Below are entries to examine: work out how many lines contain the word "Haltebügel", and give only that number.
_ _ _ _ _ _ _
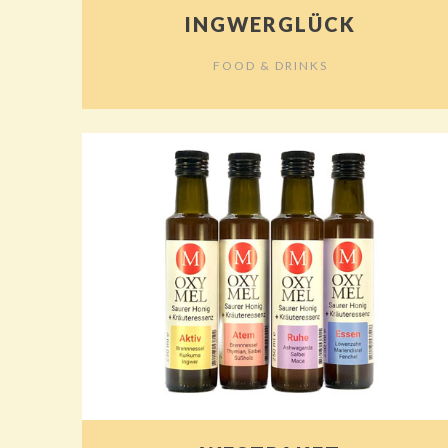
INGWERGLÜCK
FOOD & DRINKS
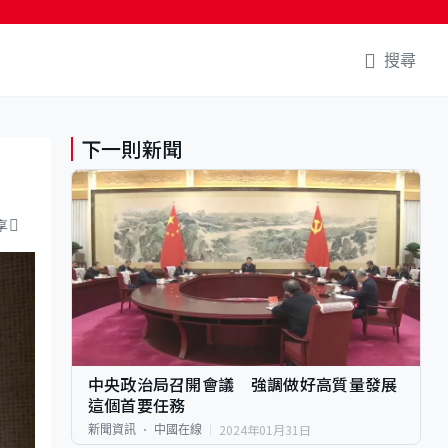
搜尋
下一則新聞
享
中央政治局召開會議 強調做好高質量發展
這個首要任務
2024年01月31日
新聞資訊
中國在線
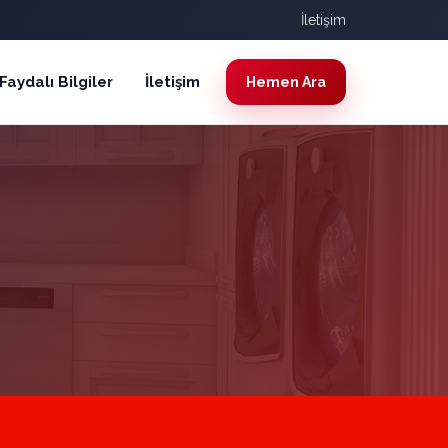
İletişim
Faydalı Bilgiler
İletişim
Hemen Ara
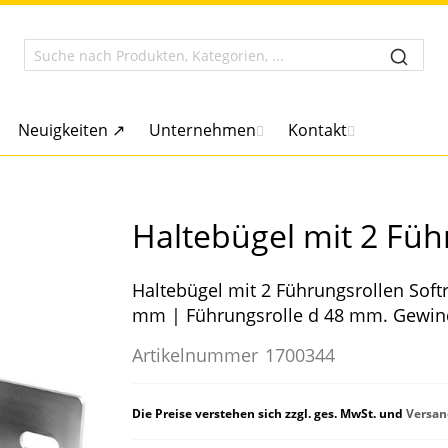
Neuigkeiten ↗
Unternehmen
Kontakt
Haltebügel mit 2 Füh
Haltebügel mit 2 Führungsrollen Sof
mm | Führungsrolle d 48 mm. Gewind
Artikelnummer
1700344
Die Preise verstehen sich zzgl. ges. MwSt. und
Versan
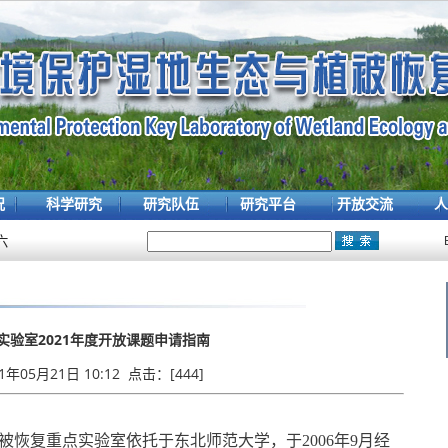
况
科学研究
研究队伍
研究平台
开放交流
人
六
实验室2021年度开放课题申请指南
21年05月21日 10:12 点击：[
444
]
被恢复重点实验室依托于东北师范大学，于
2006年9月经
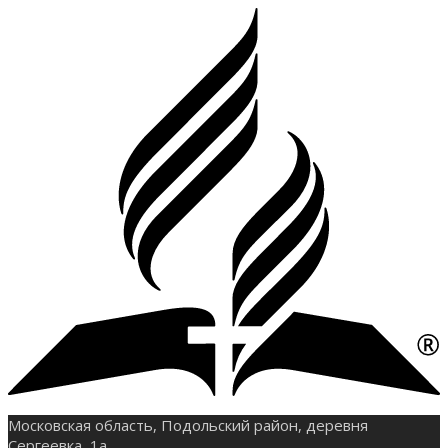
Московская область, Подольский район, деревня
Сергеевка, 1а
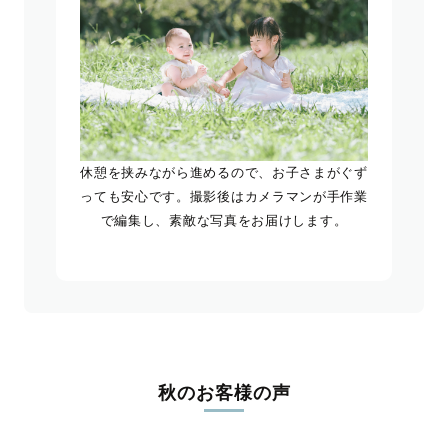
休憩を挟みながら進めるので、お子さまがぐず
っても安心です。撮影後はカメラマンが手作業
で編集し、素敵な写真をお届けします。
秋のお客様の声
_ _ _ _ _ _ _
Task result:
2